» **Task description**: Go through the material below and count the lines with the string "établissements"; the number is the whole answer.

» **Available data**:
────
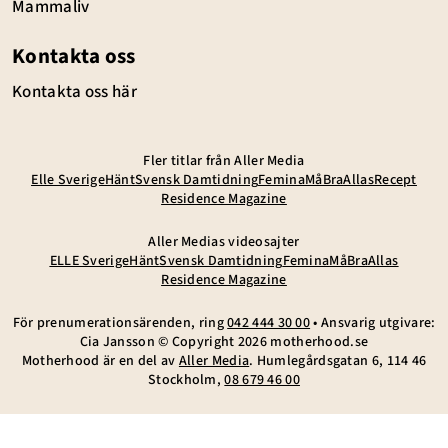
Mammaliv
Kontakta oss
Kontakta oss här
Fler titlar från Aller Media
Elle Sverige
Hänt
Svensk Damtidning
Femina
MåBra
Allas
Recept
Residence Magazine
Aller Medias videosajter
ELLE Sverige
Hänt
Svensk Damtidning
Femina
MåBra
Allas
Residence Magazine
För prenumerationsärenden, ring
042 444 30 00
• Ansvarig utgivare:
Cia Jansson © Copyright
2026
motherhood.se
Motherhood är en del av
Aller Media
. Humlegårdsgatan 6, 114 46
Stockholm,
08 679 46 00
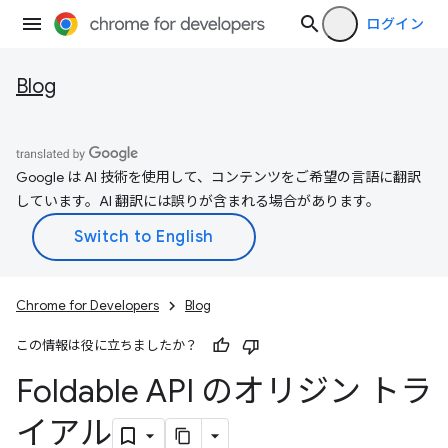
ログイン
Blog
Google は AI 技術を使用して、コンテンツをご希望の言語に翻訳
しています。AI 翻訳には誤りが含まれる場合があります。
Chrome for Developers
Blog
この情報は役に立ちましたか？
Foldable API のオリジン トラ
イアル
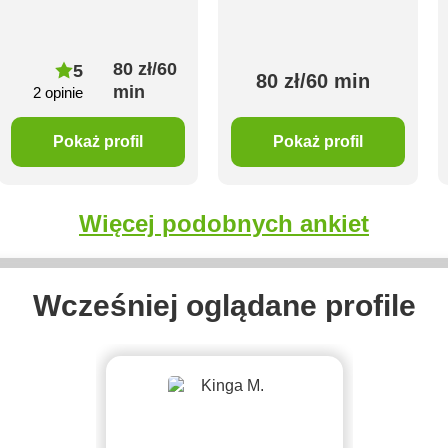
80 zł/60
5
80 zł/60 min
min
2 opinie
Pokaż profil
Pokaż profil
Więcej podobnych ankiet
Wcześniej oglądane profile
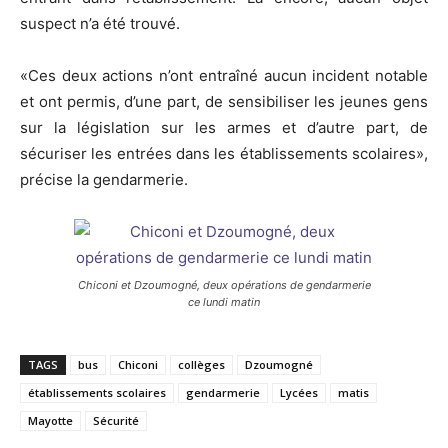
suspect n’a été trouvé.
«Ces deux actions n’ont entraîné aucun incident notable
et ont permis, d’une part, de sensibiliser les jeunes gens
sur la législation sur les armes et d’autre part, de
sécuriser les entrées dans les établissements scolaires»,
précise la gendarmerie.
Chiconi et Dzoumogné, deux opérations de gendarmerie
ce lundi matin
TAGS
bus
Chiconi
collèges
Dzoumogné
établissements scolaires
gendarmerie
Lycées
matis
Mayotte
Sécurité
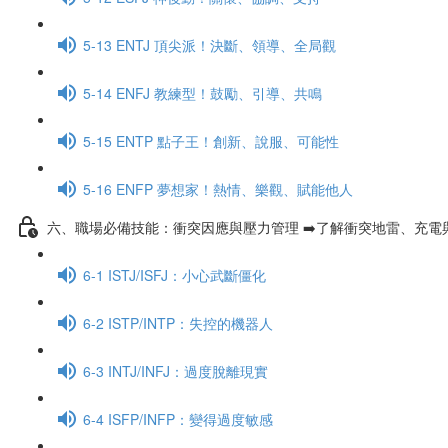
5-13 ENTJ 頂尖派！決斷、領導、全局觀
5-14 ENFJ 教練型！鼓勵、引導、共鳴
5-15 ENTP 點子王！創新、說服、可能性
5-16 ENFP 夢想家！熱情、樂觀、賦能他人
六、職場必備技能：衝突因應與壓力管理 ➡️了解衝突地雷、充電
6-1 ISTJ/ISFJ：小心武斷僵化
6-2 ISTP/INTP：失控的機器人
6-3 INTJ/INFJ：過度脫離現實
6-4 ISFP/INFP：變得過度敏感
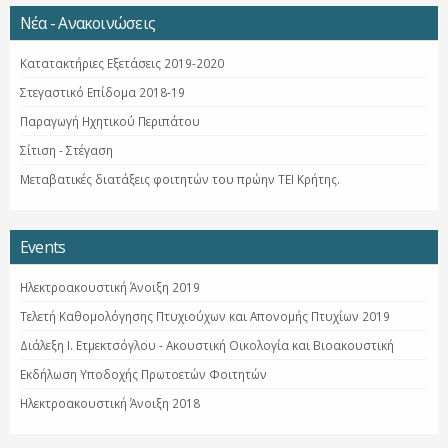
Νέα - Ανακοινώσεις
Κατατακτήριες Εξετάσεις 2019-2020
Στεγαστικό Επίδομα 2018-19
Παραγωγή Ηχητικού Περιπάτου
Σίτιση - Στέγαση
Μεταβατικές διατάξεις φοιτητών του πρώην ΤΕΙ Κρήτης.
Events
Ηλεκτροακουστική Άνοιξη 2019
Τελετή Καθομολόγησης Πτυχιούχων και Απονομής Πτυχίων 2019
Διάλεξη Ι. Ετμεκτσόγλου - Ακουστική Οικολογία και Βιοακουστική
Εκδήλωση Υποδοχής Πρωτοετών Φοιτητών
Ηλεκτροακουστική Άνοιξη 2018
────
» **Result of this exercise**: 2